Tellal olarak bilinir ama O…
Onu herkes Sarayönü’nün tellalı olarak biliyor olmasının yanı sıra, emlâkçılık yapar, antik değeri olan eşyalar ile bakır tencereler de satardı. En büyük özelliği dükkânının önünden geçenlere ağır küfürler eden, Lefkoşalıların tabiriyle şaka yapmasını ve kendisine yapılmasını seven biri olmasıydı... Hangi milletten olursanız olun onun meşhur şakalarından, küfürlerinden mutlaka payınıza düşeni alırdınız.  Öyle bir duruma getirir ki sizi… Kışkırtır ve başlarsınız onun ağzından selamlaşmaya… Pev….k!... Koç!...  Kim olursanız olun! İster Cumhurbaşkanı, ister hakim, ister polis, nasibini mutlaka alırdı... Kaçış yoktu Çoronik’ten!..
Bugüne kadar akıllarda sadece küfürlü şakaları kalmış, hayatta olduğu süre içinde çok az kişiye hayatıyla ilgili çok az şey söylemiştir, ta ki manevi torunlarını bulana kadar… Onun hayatıyla ilgili en geniş bilgilere sahip olan manevi torunları bile birçok şeyden habersiz olduğunu vurgulamaktadırlar.  Hatta onunla ilgili öyle bir hikaye vardır ki anlatılan, manevi torunlarının dedelerinden hiç duymadığı bir hikayedir bu.  Bu anlatılan hikâye yolumun başlangıç noktası olduğu için öyküyü anlatmadan geçmek mümkün değil.

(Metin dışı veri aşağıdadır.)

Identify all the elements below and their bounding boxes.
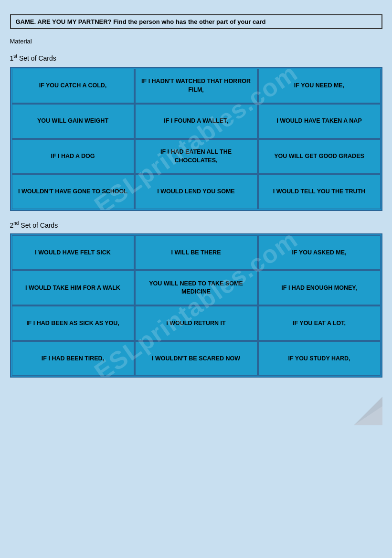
set2-card-grid: I WOULD HAVE FELT SICKI WILL BE THEREIF … <box>12 235 381 376</box>
material-label: Material <box>10 38 382 45</box>
set2-card-4: YOU WILL NEED TO TAKE SOME MEDICINE <box>135 271 257 305</box>
bottom-area <box>10 387 382 425</box>
set1-card-1: IF I HADN'T WATCHED THAT HORROR FILM, <box>135 69 257 103</box>
page-curl-icon <box>354 397 382 425</box>
title-box: GAME. ARE YOU MY PARTNER? Find the perso… <box>10 14 382 29</box>
set1-card-8: YOU WILL GET GOOD GRADES <box>258 139 381 174</box>
set2-card-8: IF YOU EAT A LOT, <box>258 306 381 340</box>
set2-label: 2nd Set of Cards <box>10 221 382 229</box>
set2-card-2: IF YOU ASKED ME, <box>258 235 381 270</box>
set1-card-2: IF YOU NEED ME, <box>258 69 381 103</box>
set1-card-grid: IF YOU CATCH A COLD,IF I HADN'T WATCHED … <box>12 69 381 209</box>
set1-card-11: I WOULD TELL YOU THE TRUTH <box>258 175 381 209</box>
set2-grid-wrapper: I WOULD HAVE FELT SICKI WILL BE THEREIF … <box>10 233 382 378</box>
set1-card-4: IF I FOUND A WALLET, <box>135 104 257 138</box>
page: GAME. ARE YOU MY PARTNER? Find the perso… <box>10 14 382 544</box>
set1-card-5: I WOULD HAVE TAKEN A NAP <box>258 104 381 138</box>
set2-card-7: I WOULD RETURN IT <box>135 306 257 340</box>
set1-card-10: I WOULD LEND YOU SOME <box>135 175 257 209</box>
set1-card-0: IF YOU CATCH A COLD, <box>12 69 134 103</box>
set2-card-3: I WOULD TAKE HIM FOR A WALK <box>12 271 134 305</box>
set2-card-11: IF YOU STUDY HARD, <box>258 341 381 376</box>
svg-marker-1 <box>354 406 382 425</box>
set2-card-1: I WILL BE THERE <box>135 235 257 270</box>
set1-label: 1st Set of Cards <box>10 53 382 62</box>
set1-grid-wrapper: IF YOU CATCH A COLD,IF I HADN'T WATCHED … <box>10 67 382 211</box>
title-text: GAME. ARE YOU MY PARTNER? Find the perso… <box>16 18 266 25</box>
set2-card-6: IF I HAD BEEN AS SICK AS YOU, <box>12 306 134 340</box>
set1-card-6: IF I HAD A DOG <box>12 139 134 174</box>
set2-card-9: IF I HAD BEEN TIRED, <box>12 341 134 376</box>
set2-card-5: IF I HAD ENOUGH MONEY, <box>258 271 381 305</box>
set2-card-10: I WOULDN'T BE SCARED NOW <box>135 341 257 376</box>
set2-card-0: I WOULD HAVE FELT SICK <box>12 235 134 270</box>
set1-card-3: YOU WILL GAIN WEIGHT <box>12 104 134 138</box>
set1-card-7: IF I HAD EATEN ALL THE CHOCOLATES, <box>135 139 257 174</box>
set1-card-9: I WOULDN'T HAVE GONE TO SCHOOL <box>12 175 134 209</box>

Hikaye şöyle; Anzak ordusunda Kıbrıslı Mustafa dayı başlıklı yazının sahibi Ömer Bilge’nin, Mustafa Çoronik hakkında verdiği bilgiler 25 Nisan 1915 tarihinde Conkbayırında geçmektedir... Hikayeyi anlatan Serden Hoca’nın babası Mehmet Hoca’ymış. Çoronik’in bizzat kendisine anlattığı hikaye, Anzak birlikleri saflarında savaşan 12 katırcı Kıbrıslı Türk’ün başından geçenlerdir. Mehmet Hoca şöyle anlatıyor:
“İngiliz ordusunda Osmanlı’ya karşı Çanakkale Arıburnu’nda savaşa katılan dellal Mustafa Çoronik’in 1914'de birinci Cihan Harbi patladığında İngilizler Kıbrıs'ta iyi maaşla katırcı olarak kullanılmak üzere asker alımı başlatmış. Mustafa dayı Osmanlı’nın harbe gireceğini aklına bile getirmiyormuş. Parasız bir genç olduğu için birçokları gibi askerliği iyi bir gelir kapısı düşünerek müracaat etmiş, askere alınmış, Mısır'a gönderilmiş. O sırada esas amacı, Sırbistan'a taarruz için Avustralya ve Yeni Zelanda'dan getirilen ve tarihte Anzak olarak bilinen askeri birliklere katılmış ve katırlarla bu birliklere su taşımaya başlamış. Anzaklar Kahire'nin dışında çölde piramitlerin olduğu yerde Sırbistan’ı vurmak için eğitim yapıyormuş. Bir gün Anzaklar’ın intikal emri çıkmış. Bizim 12 katırcı arkadaş da Anzaklarla beraber gemiye bindirilmiş ve bilmedikleri yere yollanmışlar. Nereye gittiklerini Anzaklar dahil hiçbiri bilmiyormuş. Kendilerini Ege’de Çanakkale açıklarında Limni adasında bulmuşlar. Komutanları Çanakkale’ye taarruz için getirildiklerini söylemişler. Mustafa dayı ve arkadaşlarının korkudan ödleri patlamış. Mustafa dayı, ‘Bizim isimlerimiz Mustafa, Ali, Hasan gibi isimler, bunlar da Arap isimleri. Mısır'da o gümbürtüde herkes bizi Mısırlı Arap zannediyordu, Türk olduğumuz fark edilmedi, bu nedenle getirildik’ diyordu. Çok korkmuşlar. Türk olduklarını saklamaya karar vermişler. Çıkarma başlayınca katırcı Mustafa dayı ve arkadaşlarını da Arıburnu’nda cepheye sürmüşler. Savaş süresince sahilden cephede çarpışan askerlere katırlarla su taşımışlar,  diğer ayak işlerini yapmışlar. Cephenin bazı yerlerinde Türk ve İngiliz askerleri arasındaki mesafe 4-5 metreye kadar azalırmış. Harbin durağan zamanlarında birbirlerine sigara atarlarmış. Mustafa dayı bu anıları övünerek değil, sıkılarak başka kimseye anlatmaması kaydıyla babasına anlatmış.”

Türkiye’den mi geldi?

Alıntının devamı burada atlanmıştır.